See how a University of Florida program is using charcoal to clean soil of herbicide residue.


Many ag soils can have leftover herbicide residue from prior crops. Any herbicide residue will obviously impact any current crops that are growing in the field. Ramdas Kanissery, an assistant professor at the University of Florida’s Horticultural Sciences Department at the Southwest Florida Research and Education Center in Immokalee, is part of a project that is using charcoal to clean soils of leftover herbicides. Read the details, from a Vegetable and Specialty Crop News article.

Charcoal Project for Cleaning Herbicide Residue


Herbicides are used for weed management, but they can become trapped in the soil due to soil persistence. Removing any leftover herbicides can help a new crop to have a fresh slate with clean soil.

The first step is to take a soil sample to check for herbicide residue.
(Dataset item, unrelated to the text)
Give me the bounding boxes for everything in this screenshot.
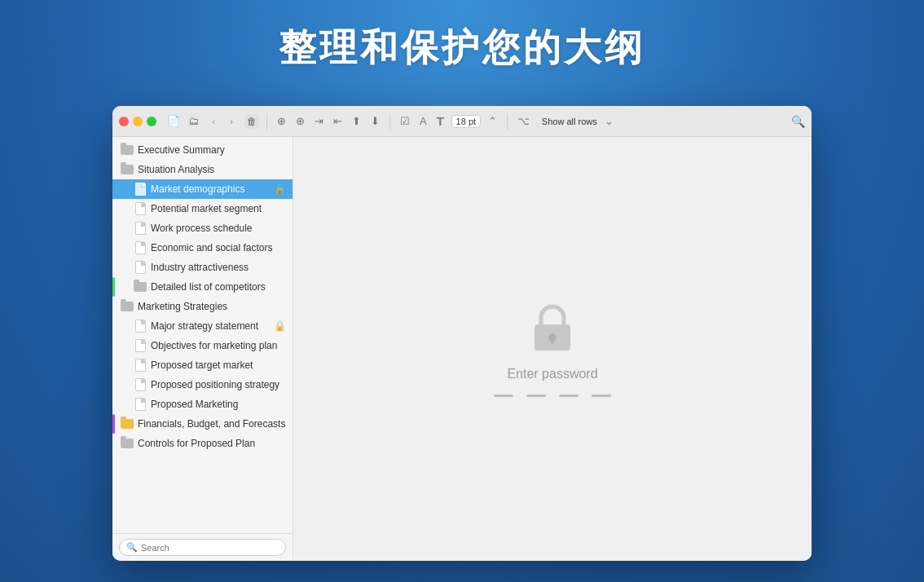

If leftover herbicides are found in the soil, then small, pulverized pieces of charcoal, called granulated activated carbon, also known as GAC, are applied in the soil. The carbon absorbs the leftover herbicide, removing the herbicide from the soil. The soil is then ready for planting as far as herbicides are concerned.

According to the article, vegetables like tomatoes, melons, and cucumbers are especially sensitive to leftover herbicide. Excess herbicide can hinder crop growth, causing crop injury. The charcoal project is part of Professor Kanissery’s appointment to assist in reducing crop injury for growers.